◆ EXERCISE GOAL:
Report back each line of the records that contains the string "Şekil".

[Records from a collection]
*** Block opens ***
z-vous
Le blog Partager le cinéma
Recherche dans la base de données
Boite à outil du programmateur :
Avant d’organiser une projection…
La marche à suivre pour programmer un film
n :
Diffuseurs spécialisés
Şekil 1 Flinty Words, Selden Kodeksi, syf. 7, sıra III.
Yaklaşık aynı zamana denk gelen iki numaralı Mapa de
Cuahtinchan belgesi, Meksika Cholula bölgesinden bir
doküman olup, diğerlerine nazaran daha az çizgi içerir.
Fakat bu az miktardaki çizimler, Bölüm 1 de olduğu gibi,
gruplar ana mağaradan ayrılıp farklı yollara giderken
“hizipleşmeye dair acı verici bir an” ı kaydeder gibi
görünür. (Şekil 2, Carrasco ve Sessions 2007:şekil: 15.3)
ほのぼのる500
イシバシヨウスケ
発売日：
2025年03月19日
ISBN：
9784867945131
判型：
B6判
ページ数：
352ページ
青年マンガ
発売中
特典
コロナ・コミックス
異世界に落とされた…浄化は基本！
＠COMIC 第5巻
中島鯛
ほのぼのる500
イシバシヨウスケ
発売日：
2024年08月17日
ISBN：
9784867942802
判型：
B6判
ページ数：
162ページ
*** Block closes ***
*** Block opens ***
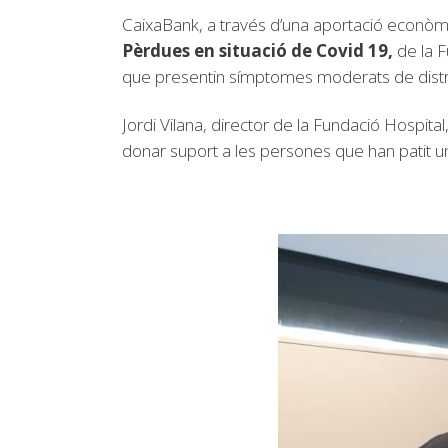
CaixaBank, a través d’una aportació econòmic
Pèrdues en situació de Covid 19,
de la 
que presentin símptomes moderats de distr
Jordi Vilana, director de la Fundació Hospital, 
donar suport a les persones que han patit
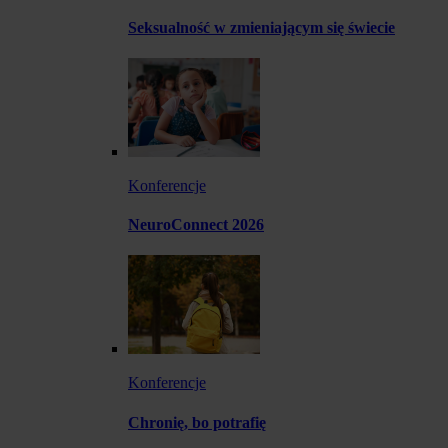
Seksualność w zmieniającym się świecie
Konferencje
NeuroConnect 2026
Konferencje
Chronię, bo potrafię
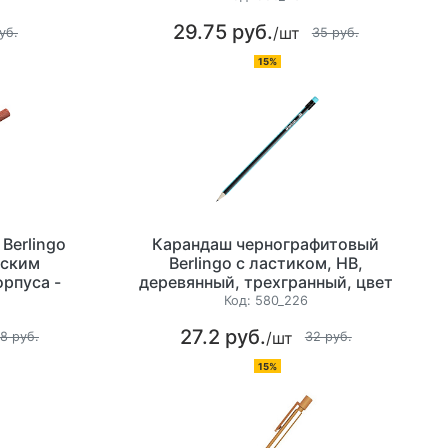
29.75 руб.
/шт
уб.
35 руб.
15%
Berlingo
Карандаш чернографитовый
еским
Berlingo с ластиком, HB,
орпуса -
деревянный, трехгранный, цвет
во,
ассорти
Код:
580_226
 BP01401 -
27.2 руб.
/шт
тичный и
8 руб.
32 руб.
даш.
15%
*** Block closes ***
◆ YOUR RESPONSE:
Şekil 1 Flinty Words, Selden Kodeksi, syf. 7, sıra III.
görünür. (Şekil 2, Carrasco ve Sessions 2007:şekil: 15.3)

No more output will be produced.